If you just can’t stomach enough fiber-rich food, take 5 to 10 grams of a fiber supplement such as psyllium or guar gum before meals. Caution: Fiber supplements can make it difficult for your body to absorb drugs and other supplements, so take your pills at least an hour before, or several hours after, taking a fiber supplement.
The glycemic index ranks foods according to how quickly the carbohydrates they contain increase blood sugar levels — the lower the score, the slower the rise in blood sugar. High-fiber foods are usually relatively low on the glycemic index. Stick with a diet high in vegetables and fruit, whole grains, and other high-fiber foods like beans, oats, and bran, and you’ll do well. An article that evaluated 16 clinical trials on the effects of a low-glycemic diet on blood sugar found that such diets significantly reduced levels of fructosamine, a marker indicating blood glucose levels over two or three weeks, as well as total and LDL (“bad”) cholesterol.

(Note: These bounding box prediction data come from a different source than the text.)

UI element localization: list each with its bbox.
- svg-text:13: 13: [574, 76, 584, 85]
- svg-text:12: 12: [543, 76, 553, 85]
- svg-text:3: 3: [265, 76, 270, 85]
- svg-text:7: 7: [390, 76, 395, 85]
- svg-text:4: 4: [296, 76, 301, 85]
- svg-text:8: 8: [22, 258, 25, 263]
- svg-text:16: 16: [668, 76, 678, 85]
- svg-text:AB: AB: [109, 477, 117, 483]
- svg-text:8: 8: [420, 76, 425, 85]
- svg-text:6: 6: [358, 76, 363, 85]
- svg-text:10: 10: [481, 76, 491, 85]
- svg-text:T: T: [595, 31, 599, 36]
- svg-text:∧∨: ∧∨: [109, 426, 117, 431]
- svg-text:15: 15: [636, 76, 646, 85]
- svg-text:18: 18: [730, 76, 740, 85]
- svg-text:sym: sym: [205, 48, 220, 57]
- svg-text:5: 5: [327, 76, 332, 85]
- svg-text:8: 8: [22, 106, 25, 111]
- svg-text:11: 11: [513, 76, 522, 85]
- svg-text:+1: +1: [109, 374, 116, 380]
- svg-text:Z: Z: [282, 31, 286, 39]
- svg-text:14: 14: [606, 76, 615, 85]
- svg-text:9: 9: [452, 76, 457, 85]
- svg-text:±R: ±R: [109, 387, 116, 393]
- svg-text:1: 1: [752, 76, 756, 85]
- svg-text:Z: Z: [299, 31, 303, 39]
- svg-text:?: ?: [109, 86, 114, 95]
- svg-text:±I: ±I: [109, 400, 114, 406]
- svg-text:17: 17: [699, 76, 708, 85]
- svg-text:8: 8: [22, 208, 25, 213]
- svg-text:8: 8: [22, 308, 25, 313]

Exercise makes your body more sensitive to insulin; in other words, it essentially helps to reverse your diabetes (it helps stave off the disease as well). In addition to lowering your blood sugar, it also lowers your risk of heart disease, which is high if you have diabetes. We’re not talking about marathons here — 20 to 30 minutes a day of physical activity, ideally a mix of aerobic exercise and strength training — is all it takes.
Exercise also helps by decreasing the production of stress hormones, which raise blood sugar. Meditation and yoga lower stress hormones too. Studies from Duke University find such relaxation techniques can significantly reduce blood sugar levels in people with diabetes.

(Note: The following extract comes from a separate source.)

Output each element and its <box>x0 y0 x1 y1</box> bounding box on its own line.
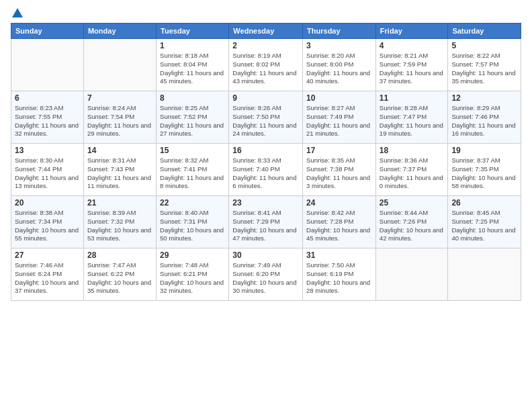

Finally, the multivitamin/mineral is important to counteract oxidative stress, a main culprit behind many diabetes-related complications, including heart disease and nerve damage.
Particularly important vitamins/minerals include vitamin E (400 IU a day), vitamin C (500 to 1,000 milligrams a day), magnesium (300 to 600 milligrams a day), and zinc (30 milligrams a day). If you can’t find these amounts in one supplement, take separate supplements.
Two studies found that taking a daily combination of these four micronutrients for three months significantly decreased blood sugar levels while increasing levels of “good” HDL cholesterol and reducing blood pressure. An added benefit of a daily multivitamin is that it seems to reduce your risk of infections, which is higher if you have diabetes.